**Input for this task**

=== Section Start ===

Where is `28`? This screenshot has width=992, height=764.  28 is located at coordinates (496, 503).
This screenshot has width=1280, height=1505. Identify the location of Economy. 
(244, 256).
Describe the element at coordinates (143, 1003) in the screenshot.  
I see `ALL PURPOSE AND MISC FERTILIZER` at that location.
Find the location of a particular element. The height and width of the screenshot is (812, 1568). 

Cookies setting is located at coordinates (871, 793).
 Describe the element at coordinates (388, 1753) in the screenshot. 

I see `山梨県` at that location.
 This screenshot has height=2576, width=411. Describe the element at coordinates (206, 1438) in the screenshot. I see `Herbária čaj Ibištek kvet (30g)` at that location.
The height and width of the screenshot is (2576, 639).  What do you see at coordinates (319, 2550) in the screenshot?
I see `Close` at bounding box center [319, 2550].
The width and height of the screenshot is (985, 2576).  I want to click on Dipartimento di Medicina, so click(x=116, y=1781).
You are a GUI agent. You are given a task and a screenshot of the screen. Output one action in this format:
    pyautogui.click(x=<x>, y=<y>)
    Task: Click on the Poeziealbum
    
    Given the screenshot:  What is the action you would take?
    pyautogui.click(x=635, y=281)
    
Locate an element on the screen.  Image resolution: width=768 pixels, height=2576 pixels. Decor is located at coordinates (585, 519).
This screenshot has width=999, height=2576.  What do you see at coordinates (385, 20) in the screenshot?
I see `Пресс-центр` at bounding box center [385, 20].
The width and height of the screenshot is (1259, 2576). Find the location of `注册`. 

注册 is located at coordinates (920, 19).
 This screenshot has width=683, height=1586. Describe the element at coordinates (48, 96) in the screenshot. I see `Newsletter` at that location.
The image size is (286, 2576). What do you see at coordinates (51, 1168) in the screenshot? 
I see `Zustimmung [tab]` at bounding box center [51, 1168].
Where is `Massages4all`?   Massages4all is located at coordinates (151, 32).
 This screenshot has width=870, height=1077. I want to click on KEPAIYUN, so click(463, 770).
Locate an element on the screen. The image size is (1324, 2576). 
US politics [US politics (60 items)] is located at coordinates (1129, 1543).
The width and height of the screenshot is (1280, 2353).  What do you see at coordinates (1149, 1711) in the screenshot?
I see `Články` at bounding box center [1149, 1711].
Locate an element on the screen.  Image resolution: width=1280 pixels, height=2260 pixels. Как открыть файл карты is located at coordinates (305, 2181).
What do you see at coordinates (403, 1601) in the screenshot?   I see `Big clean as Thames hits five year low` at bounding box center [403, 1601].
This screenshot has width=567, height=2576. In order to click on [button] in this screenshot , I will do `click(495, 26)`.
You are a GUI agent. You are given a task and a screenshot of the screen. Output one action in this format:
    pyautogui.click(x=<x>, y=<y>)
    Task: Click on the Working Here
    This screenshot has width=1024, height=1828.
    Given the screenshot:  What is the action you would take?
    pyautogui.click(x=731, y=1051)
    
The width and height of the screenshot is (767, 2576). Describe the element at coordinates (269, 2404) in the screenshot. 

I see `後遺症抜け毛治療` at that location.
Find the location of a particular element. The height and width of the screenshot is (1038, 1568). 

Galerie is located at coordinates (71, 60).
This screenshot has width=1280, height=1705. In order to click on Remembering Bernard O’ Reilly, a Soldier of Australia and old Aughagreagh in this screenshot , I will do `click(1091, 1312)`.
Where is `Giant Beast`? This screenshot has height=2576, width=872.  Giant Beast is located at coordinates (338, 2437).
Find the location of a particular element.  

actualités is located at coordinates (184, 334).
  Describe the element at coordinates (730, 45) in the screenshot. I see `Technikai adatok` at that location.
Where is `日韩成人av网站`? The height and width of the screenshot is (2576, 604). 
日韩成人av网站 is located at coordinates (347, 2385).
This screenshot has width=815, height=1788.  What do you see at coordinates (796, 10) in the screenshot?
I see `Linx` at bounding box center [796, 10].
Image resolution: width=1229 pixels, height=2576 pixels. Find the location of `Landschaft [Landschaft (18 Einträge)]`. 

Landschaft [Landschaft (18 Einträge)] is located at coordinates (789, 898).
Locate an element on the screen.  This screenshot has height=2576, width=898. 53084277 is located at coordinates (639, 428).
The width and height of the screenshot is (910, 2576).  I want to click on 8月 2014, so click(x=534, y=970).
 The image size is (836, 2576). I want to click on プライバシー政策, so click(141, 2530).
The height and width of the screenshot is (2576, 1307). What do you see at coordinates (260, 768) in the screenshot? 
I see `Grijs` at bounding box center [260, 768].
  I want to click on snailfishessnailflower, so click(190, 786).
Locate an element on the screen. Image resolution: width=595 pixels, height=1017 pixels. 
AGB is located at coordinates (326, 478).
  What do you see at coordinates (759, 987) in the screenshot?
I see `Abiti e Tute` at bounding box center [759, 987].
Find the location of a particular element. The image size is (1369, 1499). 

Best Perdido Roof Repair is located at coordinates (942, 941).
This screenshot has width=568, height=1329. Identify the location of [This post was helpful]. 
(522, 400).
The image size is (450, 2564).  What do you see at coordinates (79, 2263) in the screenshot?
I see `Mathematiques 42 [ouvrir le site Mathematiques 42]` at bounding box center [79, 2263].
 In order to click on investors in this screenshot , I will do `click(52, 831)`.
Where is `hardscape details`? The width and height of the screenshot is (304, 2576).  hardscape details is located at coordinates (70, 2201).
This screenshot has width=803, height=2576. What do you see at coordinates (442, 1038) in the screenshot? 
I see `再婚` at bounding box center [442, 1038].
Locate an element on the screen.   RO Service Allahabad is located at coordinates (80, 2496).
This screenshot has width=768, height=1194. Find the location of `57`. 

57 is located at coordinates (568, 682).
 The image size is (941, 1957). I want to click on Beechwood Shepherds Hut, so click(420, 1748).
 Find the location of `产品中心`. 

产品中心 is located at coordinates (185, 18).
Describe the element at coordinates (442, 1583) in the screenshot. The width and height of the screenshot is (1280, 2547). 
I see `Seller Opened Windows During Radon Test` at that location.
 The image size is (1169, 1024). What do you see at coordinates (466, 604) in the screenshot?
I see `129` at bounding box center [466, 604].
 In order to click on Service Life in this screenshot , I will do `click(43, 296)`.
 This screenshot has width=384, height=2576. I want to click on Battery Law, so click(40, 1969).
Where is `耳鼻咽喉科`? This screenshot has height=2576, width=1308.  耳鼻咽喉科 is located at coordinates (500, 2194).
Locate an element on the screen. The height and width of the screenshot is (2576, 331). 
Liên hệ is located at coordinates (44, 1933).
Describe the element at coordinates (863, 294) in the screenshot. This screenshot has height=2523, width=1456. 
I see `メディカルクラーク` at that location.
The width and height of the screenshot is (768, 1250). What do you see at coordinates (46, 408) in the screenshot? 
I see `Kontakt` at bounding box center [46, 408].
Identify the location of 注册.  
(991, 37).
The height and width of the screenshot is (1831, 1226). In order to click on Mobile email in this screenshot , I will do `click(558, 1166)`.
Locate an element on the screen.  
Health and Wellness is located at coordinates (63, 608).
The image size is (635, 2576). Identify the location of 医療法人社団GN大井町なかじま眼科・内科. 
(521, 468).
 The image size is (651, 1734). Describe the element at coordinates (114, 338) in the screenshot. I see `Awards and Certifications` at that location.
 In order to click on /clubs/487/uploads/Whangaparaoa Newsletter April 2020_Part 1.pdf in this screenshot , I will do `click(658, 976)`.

=== Section End ===

**Prompt**
All of the lines above should be returned exactly as written.

**Answer for the task**
Where is `28`? This screenshot has width=992, height=764.  28 is located at coordinates (496, 503).
This screenshot has width=1280, height=1505. Identify the location of Economy. 
(244, 256).
Describe the element at coordinates (143, 1003) in the screenshot.  
I see `ALL PURPOSE AND MISC FERTILIZER` at that location.
Find the location of a particular element. The height and width of the screenshot is (812, 1568). 

Cookies setting is located at coordinates (871, 793).
 Describe the element at coordinates (388, 1753) in the screenshot. 

I see `山梨県` at that location.
 This screenshot has height=2576, width=411. Describe the element at coordinates (206, 1438) in the screenshot. I see `Herbária čaj Ibištek kvet (30g)` at that location.
The height and width of the screenshot is (2576, 639).  What do you see at coordinates (319, 2550) in the screenshot?
I see `Close` at bounding box center [319, 2550].
The width and height of the screenshot is (985, 2576).  I want to click on Dipartimento di Medicina, so click(x=116, y=1781).
You are a GUI agent. You are given a task and a screenshot of the screen. Output one action in this format:
    pyautogui.click(x=<x>, y=<y>)
    Task: Click on the Poeziealbum
    
    Given the screenshot:  What is the action you would take?
    pyautogui.click(x=635, y=281)
    
Locate an element on the screen.  Image resolution: width=768 pixels, height=2576 pixels. Decor is located at coordinates (585, 519).
This screenshot has width=999, height=2576.  What do you see at coordinates (385, 20) in the screenshot?
I see `Пресс-центр` at bounding box center [385, 20].
The width and height of the screenshot is (1259, 2576). Find the location of `注册`. 

注册 is located at coordinates (920, 19).
 This screenshot has width=683, height=1586. Describe the element at coordinates (48, 96) in the screenshot. I see `Newsletter` at that location.
The image size is (286, 2576). What do you see at coordinates (51, 1168) in the screenshot? 
I see `Zustimmung [tab]` at bounding box center [51, 1168].
Where is `Massages4all`?   Massages4all is located at coordinates (151, 32).
 This screenshot has width=870, height=1077. I want to click on KEPAIYUN, so click(463, 770).
Locate an element on the screen. The image size is (1324, 2576). 
US politics [US politics (60 items)] is located at coordinates (1129, 1543).
The width and height of the screenshot is (1280, 2353).  What do you see at coordinates (1149, 1711) in the screenshot?
I see `Články` at bounding box center [1149, 1711].
Locate an element on the screen.  Image resolution: width=1280 pixels, height=2260 pixels. Как открыть файл карты is located at coordinates (305, 2181).
What do you see at coordinates (403, 1601) in the screenshot?   I see `Big clean as Thames hits five year low` at bounding box center [403, 1601].
This screenshot has width=567, height=2576. In order to click on [button] in this screenshot , I will do `click(495, 26)`.
You are a GUI agent. You are given a task and a screenshot of the screen. Output one action in this format:
    pyautogui.click(x=<x>, y=<y>)
    Task: Click on the Working Here
    This screenshot has width=1024, height=1828.
    Given the screenshot:  What is the action you would take?
    pyautogui.click(x=731, y=1051)
    
The width and height of the screenshot is (767, 2576). Describe the element at coordinates (269, 2404) in the screenshot. 

I see `後遺症抜け毛治療` at that location.
Find the location of a particular element. The height and width of the screenshot is (1038, 1568). 

Galerie is located at coordinates (71, 60).
This screenshot has width=1280, height=1705. In order to click on Remembering Bernard O’ Reilly, a Soldier of Australia and old Aughagreagh in this screenshot , I will do `click(1091, 1312)`.
Where is `Giant Beast`? This screenshot has height=2576, width=872.  Giant Beast is located at coordinates (338, 2437).
Find the location of a particular element.  

actualités is located at coordinates (184, 334).
  Describe the element at coordinates (730, 45) in the screenshot. I see `Technikai adatok` at that location.
Where is `日韩成人av网站`? The height and width of the screenshot is (2576, 604). 
日韩成人av网站 is located at coordinates (347, 2385).
This screenshot has width=815, height=1788.  What do you see at coordinates (796, 10) in the screenshot?
I see `Linx` at bounding box center [796, 10].
Image resolution: width=1229 pixels, height=2576 pixels. Find the location of `Landschaft [Landschaft (18 Einträge)]`. 

Landschaft [Landschaft (18 Einträge)] is located at coordinates (789, 898).
Locate an element on the screen.  This screenshot has height=2576, width=898. 53084277 is located at coordinates (639, 428).
The width and height of the screenshot is (910, 2576).  I want to click on 8月 2014, so click(x=534, y=970).
 The image size is (836, 2576). I want to click on プライバシー政策, so click(141, 2530).
The height and width of the screenshot is (2576, 1307). What do you see at coordinates (260, 768) in the screenshot? 
I see `Grijs` at bounding box center [260, 768].
  I want to click on snailfishessnailflower, so click(190, 786).
Locate an element on the screen. Image resolution: width=595 pixels, height=1017 pixels. 
AGB is located at coordinates (326, 478).
  What do you see at coordinates (759, 987) in the screenshot?
I see `Abiti e Tute` at bounding box center [759, 987].
Find the location of a particular element. The image size is (1369, 1499). 

Best Perdido Roof Repair is located at coordinates (942, 941).
This screenshot has width=568, height=1329. Identify the location of [This post was helpful]. 
(522, 400).
The image size is (450, 2564).  What do you see at coordinates (79, 2263) in the screenshot?
I see `Mathematiques 42 [ouvrir le site Mathematiques 42]` at bounding box center [79, 2263].
 In order to click on investors in this screenshot , I will do `click(52, 831)`.
Where is `hardscape details`? The width and height of the screenshot is (304, 2576).  hardscape details is located at coordinates (70, 2201).
This screenshot has width=803, height=2576. What do you see at coordinates (442, 1038) in the screenshot? 
I see `再婚` at bounding box center [442, 1038].
Locate an element on the screen.   RO Service Allahabad is located at coordinates (80, 2496).
This screenshot has width=768, height=1194. Find the location of `57`. 

57 is located at coordinates (568, 682).
 The image size is (941, 1957). I want to click on Beechwood Shepherds Hut, so click(420, 1748).
 Find the location of `产品中心`. 

产品中心 is located at coordinates (185, 18).
Describe the element at coordinates (442, 1583) in the screenshot. The width and height of the screenshot is (1280, 2547). 
I see `Seller Opened Windows During Radon Test` at that location.
 The image size is (1169, 1024). What do you see at coordinates (466, 604) in the screenshot?
I see `129` at bounding box center [466, 604].
 In order to click on Service Life in this screenshot , I will do `click(43, 296)`.
 This screenshot has width=384, height=2576. I want to click on Battery Law, so click(40, 1969).
Where is `耳鼻咽喉科`? This screenshot has height=2576, width=1308.  耳鼻咽喉科 is located at coordinates (500, 2194).
Locate an element on the screen. The height and width of the screenshot is (2576, 331). 
Liên hệ is located at coordinates (44, 1933).
Describe the element at coordinates (863, 294) in the screenshot. This screenshot has height=2523, width=1456. 
I see `メディカルクラーク` at that location.
The width and height of the screenshot is (768, 1250). What do you see at coordinates (46, 408) in the screenshot? 
I see `Kontakt` at bounding box center [46, 408].
Identify the location of 注册.  
(991, 37).
The height and width of the screenshot is (1831, 1226). In order to click on Mobile email in this screenshot , I will do `click(558, 1166)`.
Locate an element on the screen.  
Health and Wellness is located at coordinates (63, 608).
The image size is (635, 2576). Identify the location of 医療法人社団GN大井町なかじま眼科・内科. 
(521, 468).
 The image size is (651, 1734). Describe the element at coordinates (114, 338) in the screenshot. I see `Awards and Certifications` at that location.
 In order to click on /clubs/487/uploads/Whangaparaoa Newsletter April 2020_Part 1.pdf in this screenshot , I will do `click(658, 976)`.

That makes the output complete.